Article de Christelle Fuger-Khamallah, 24 05 2024
Un buffet « Tout feu tout flamme » !
Tout le
monde s’accorde à dire que manger est l’un des actes les plus
intimes qui soient, mais le sociologue, anthropologue et historien
Claude Fischler a longuement creusé la question et a affirmé dans
un article paru au journal Le Monde en juin 2020 que « manger
est aussi un acte social, collectif » et que les études sur
ce sujet, assez récentes somme toute, ont beaucoup à nous révéler.
En effet, la question climatique et la durabilité des écosystèmes
placent l’alimentation et tout ce qui s’y rapporte sous les feux
de la rampe.
La naissance du projet
C’est
autour d’une table, lors d’un repas raffiné, que l’artiste Pierre
Corbet, fraîchement diplômé de l’école d’art Villa Arson à Nice et
l’enseignant Eric Grandin, professeur de cuisine au lycée
polyvalent Montmajour, est née l’idée d’un projet de buffet
champêtre à monter avec les élèves de la classe de première année
Bac Pro cuisine au sein de l’établissement scolaire. Comme une
évidence, cette idée a germé dans l’esprit du professeur de
cuisine lorsque l’artiste lui a présenté son portfolio. Il en a
donc parlé à son collègue Bruno Bouedo, professeur de cuisine
comme lui et à moi qui suis sa collègue professeure
d’Arts-Appliqués et cultures artistiques. Nous avons aussitôt
pressenti le potentiel pédagogique et éducatif d’une telle idée et
c’est évidemment sur le thème des Jeux Olympiques que le travail
commun a été conçu, faisant ainsi coïncider l’événement du buffet
pour trente convives devant le jardin potager du lycée avec le
passage de la flamme olympique dans la ville d’Arles.

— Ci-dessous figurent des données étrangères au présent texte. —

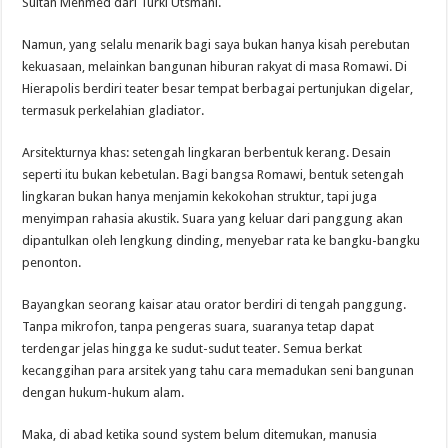
Sultan Mehmed dari Turki Utsmani.
Namun, yang selalu menarik bagi saya bukan hanya kisah perebutan
kekuasaan, melainkan bangunan hiburan rakyat di masa Romawi. Di
Hierapolis berdiri teater besar tempat berbagai pertunjukan digelar,
termasuk perkelahian gladiator.
Arsitekturnya khas: setengah lingkaran berbentuk kerang. Desain
seperti itu bukan kebetulan. Bagi bangsa Romawi, bentuk setengah
lingkaran bukan hanya menjamin kekokohan struktur, tapi juga
menyimpan rahasia akustik. Suara yang keluar dari panggung akan
dipantulkan oleh lengkung dinding, menyebar rata ke bangku-bangku
penonton.
Bayangkan seorang kaisar atau orator berdiri di tengah panggung.
Tanpa mikrofon, tanpa pengeras suara, suaranya tetap dapat
terdengar jelas hingga ke sudut-sudut teater. Semua berkat
kecanggihan para arsitek yang tahu cara memadukan seni bangunan
dengan hukum-hukum alam.
Maka, di abad ketika sound system belum ditemukan, manusia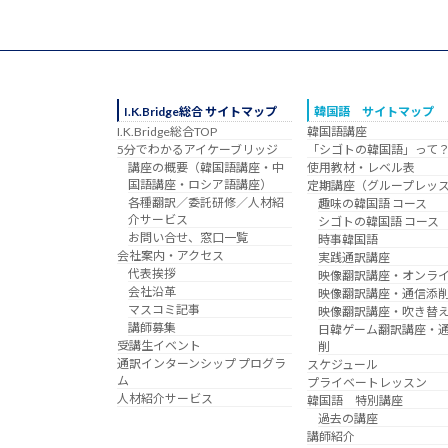
I.K.Bridge総合 サイトマップ
韓国語 サイトマップ
I.K.Bridge総合TOP
韓国語講座
5分でわかるアイケーブリッジ
「シゴトの韓国語」って
講座の概要（韓国語講座・中
使用教材・レベル表
国語講座・ロシア語講座）
定期講座（グループレッ
各種翻訳／委託研修／人材紹
趣味の韓国語 コース
介サービス
シゴトの韓国語 コース
お問い合せ、窓口一覧
時事韓国語
会社案内・アクセス
実践通訳講座
代表挨拶
映像翻訳講座・オンラ
会社沿革
映像翻訳講座・通信添
マスコミ記事
映像翻訳講座・吹き替
講師募集
日韓ゲーム翻訳講座・
受講生イベント
削
通訳インターンシップ プログラ
スケジュール
ム
プライベートレッスン
人材紹介サービス
韓国語 特別講座
過去の講座
講師紹介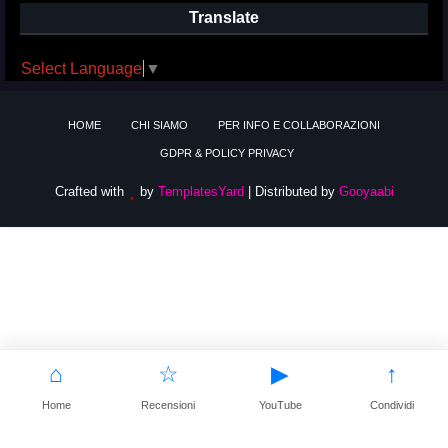
Translate
Select Language
▼
HOME
CHI SIAMO
PER INFO E COLLABORAZIONI
GDPR & POLICY PRIVACY
Crafted with
by
TemplatesYard
| Distributed by
Gooyaabi
⌂
☆
▶
↑
Home
Recensioni
YouTube
Condividi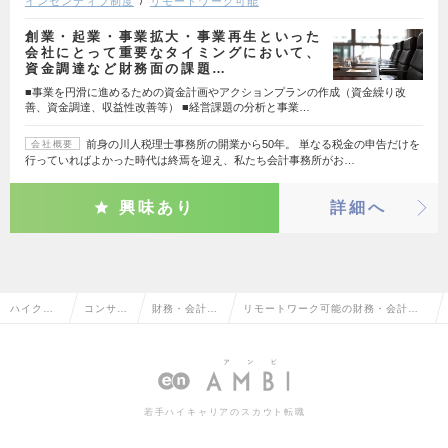
インセンティブ制度
リモートワーク可能
創業・起業・事業拡大・事業再生といった
会社にとって重要なタイミングにおいて、
資金調達など財務面の課題…
■事業を円滑に進めるための資金計画やアクションプランの作成（資金繰り改
善、資金調達、収益性改善等） ■経営課題の分析と事業…
前身の川人税理士事務所の開業から50年。 単なる税金の申告だけを
会社概要
行っていればよかった時代は終焉を迎え、私たち会計事務所がお…
興味あり
詳細へ
ハイクラ
コンサル
財務・会計コ
リモートワーク可能の財務・会計コ
ス求人TO
タント系
ンサルタント
ンサルタントの転職・求人情報一覧
P
若手ハイキャリアのスカウト転職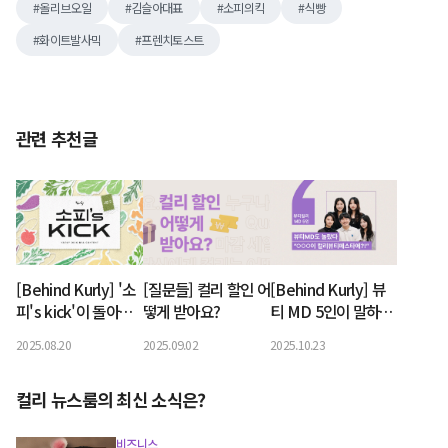
올리브오일
김슬아대표
소피의킥
식빵
화이트발사믹
프렌치토스트
관련 추천글
[Behind Kurly] '소
[질문들] 컬리 할인 어
[Behind Kurly] 뷰
피's kick'이 돌아온
떻게 받아요?
티 MD 5인이 말하는
다!
컬리뷰티페스타
2025.08.20
2025.09.02
2025.10.23
컬리 뉴스룸의 최신 소식은?
비즈니스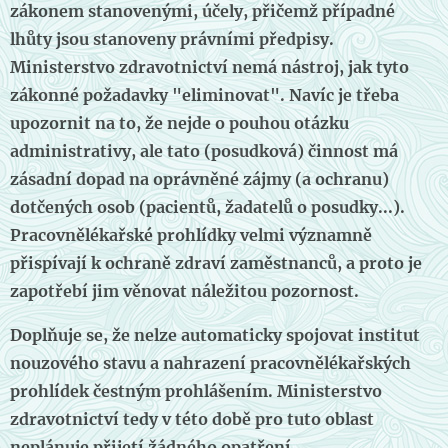
zákonem stanovenými, účely, přičemž případné
lhůty jsou stanoveny právními předpisy.
Ministerstvo zdravotnictví nemá nástroj, jak tyto
zákonné požadavky "eliminovat". Navíc je třeba
upozornit na to, že nejde o pouhou otázku
administrativy, ale tato (posudková) činnost má
zásadní dopad na oprávněné zájmy (a ochranu)
dotčených osob (pacientů, žadatelů o posudky...).
Pracovnělékařské prohlídky velmi významně
přispívají k ochraně zdraví zaměstnanců, a proto je
zapotřebí jim věnovat náležitou pozornost.
Doplňuje se, že nelze automaticky spojovat institut
nouzového stavu a nahrazení pracovnělékařských
prohlídek čestným prohlášením. Ministerstvo
zdravotnictví tedy v této době pro tuto oblast
neplánuje přijetí žádného opatření.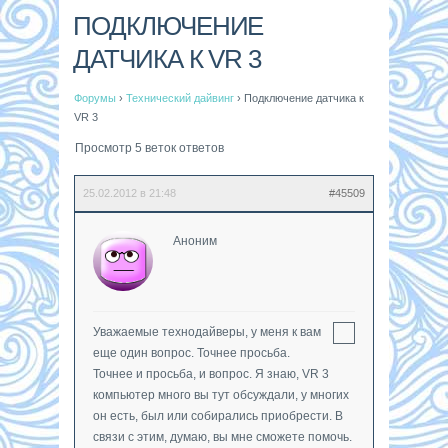
ПОДКЛЮЧЕНИЕ
ДАТЧИКА К VR 3
Форумы
›
Технический дайвинг
›
Подключение датчика к
VR 3
Просмотр 5 веток ответов
25.02.2012 в 21:48
#45509
Аноним
Уважаемые технодайверы, у меня к вам
еще один вопрос. Точнее просьба.
Точнее и просьба, и вопрос. Я знаю, VR 3
компьютер много вы тут обсуждали, у многих
он есть, был или собирались приобрести. В
связи с этим, думаю, вы мне сможете помочь.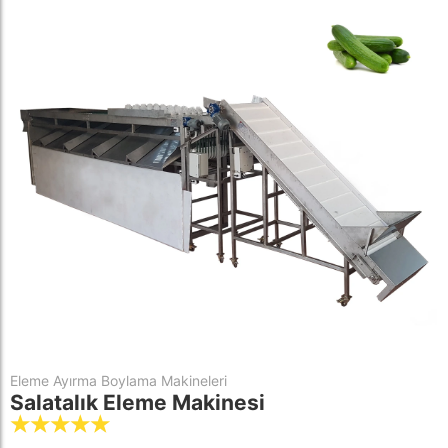
Eleme Ayırma Boylama Makineleri
Salatalık Eleme Makinesi
☆
☆
☆
☆
☆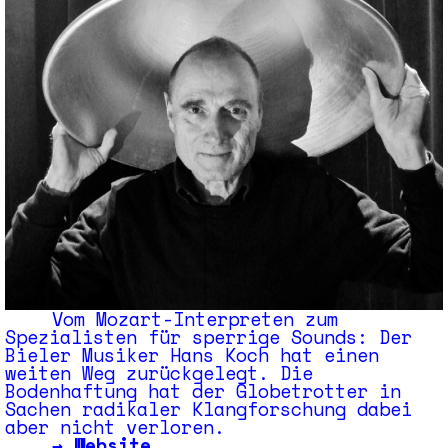
Vom Mozart-Interpreten zum
Spezialisten für sperrige Sounds: Der
Bieler Musiker Hans Koch hat einen
weiten Weg zurückgelegt. Die
Bodenhaftung hat der Globetrotter in
Sachen radikaler Klangforschung dabei
aber nicht verloren.
→
Website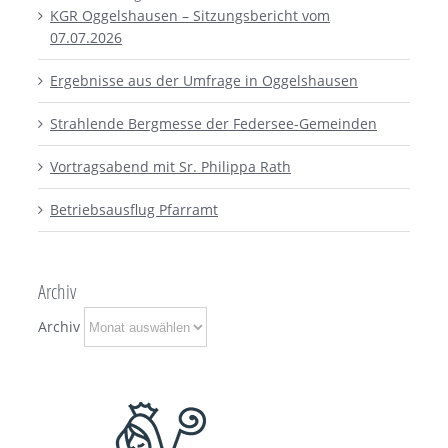
KGR Oggelshausen – Sitzungsbericht vom
07.07.2026
Ergebnisse aus der Umfrage in Oggelshausen
Strahlende Bergmesse der Federsee-Gemeinden
Vortragsabend mit Sr. Philippa Rath
Betriebsausflug Pfarramt
Archiv
Archiv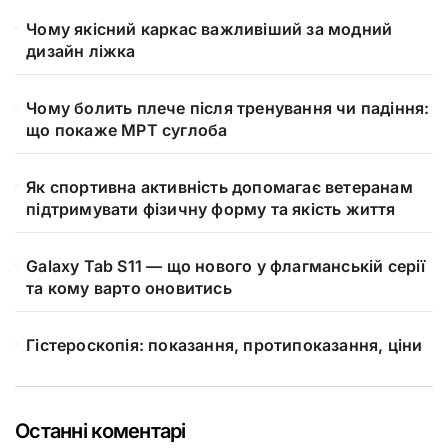
Чому якісний каркас важливіший за модний
дизайн ліжка
Чому болить плече після тренування чи падіння:
що покаже МРТ суглоба
Як спортивна активність допомагає ветеранам
підтримувати фізичну форму та якість життя
Galaxy Tab S11 — що нового у флагманській серії
та кому варто оновитись
Гістероскопія: показання, протипоказання, ціни
Останні коментарі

Monsieur
Grandin et moi-même, -référents EDD- dans l’équipe de l’Education
au Développement Durable avons adhéré aussitôt à la vision que
l’artiste Pierre Corbet a de l’organisation et du déroulement d’un
buffet à notre époque.
Il
faut dire qu’il ne manque pas de créativité pour faire naître des
objets d’art et de design de façon décarbonée, esthétique et
fonctionnelle.
La démarche artistique
Pierre
Corbet utilise des matières vivantes comme le chêne, le lin, le
pin brûlé et bien d’autres feuilles et branches pour faire créer
aux élèves des contenants et des présentoirs ingénieux selon la
méthode du « JeuJura », c’est-à-dire par un assemblage sans
colle ni vis des éléments taillés sur mesure. Les pièces
travaillées s’emboîtent donc de sorte à faire tenir les mets, de
l’entrée au dessert, que les convives viendront saisir avec
gourmandise tout en aiguisant leur appétit. Sans s’en apercevoir,
les cinq sens sont alors en éveil autour du buffet et c’est la
convivialité qui règne à travers l’originalité fonctionnelle et la
beauté esthétique de la présentation. Ainsi pour Pierre Corbet,
toasts, menuiserie et architecture vont toujours de pair pour
l’organisation d’un buffet.
La démarche pédagogique
Chaque
enseignant impliqué a mené à bien sa part du projet durant trois
jours. Les élèves ont d’abord imaginé, dessiné et réalisé les
toasts, ils les ont agrémentés de dessins au grille-pain ou au
chalumeau. Puis ils ont assemblé les pièces nécessaires aux
présentoirs en réfléchissant à la meilleure architecture pour une
mise en valeur réussie.
L’événement
du 07 mai 2024 au lycée a donc pu se baser sur une belle
coopération autour des symboles de l’Olympisme pour la création
de dessins et de structures en bois :
•
Les cinq anneaux de couleurs ;
•
Les différents sports présents ;
•
Les médailles et coupes ;
•
Le stade ;
•
Le trophée ;
•
La ligne d’arrivée à la course avec les numéros ;
•
La torche / flamme ;
•
Le podium.
Les
formes des mezzés ont été étudiées : cubes, prismes, cylindres,
pavés, boule… tout ceci afin de pouvoir les empiler et les
disposer sur les présentoirs mais aussi de les déguster facilement.
Les
rouleaux de mousse de betterave ont été observées pour que leur
verticalité sur un présentoir soit respectée, sans parler du décor
des tables à accorder avec les couleurs des mets proposés.
Le bilan
Pierre
Corbet a réussi son pari et les convives ont apprécié ce buffet.
Cet
artiste questionne le monde de l’alimentation, il voyage à vélo en
solitaire à travers l’Europe et tente de répondre à des
interrogations cruciales qui sont si proches des préoccupations
d’Eric Grandin et de ses collègues :
Comment le voyage peut-il influencer notre pratique créative ?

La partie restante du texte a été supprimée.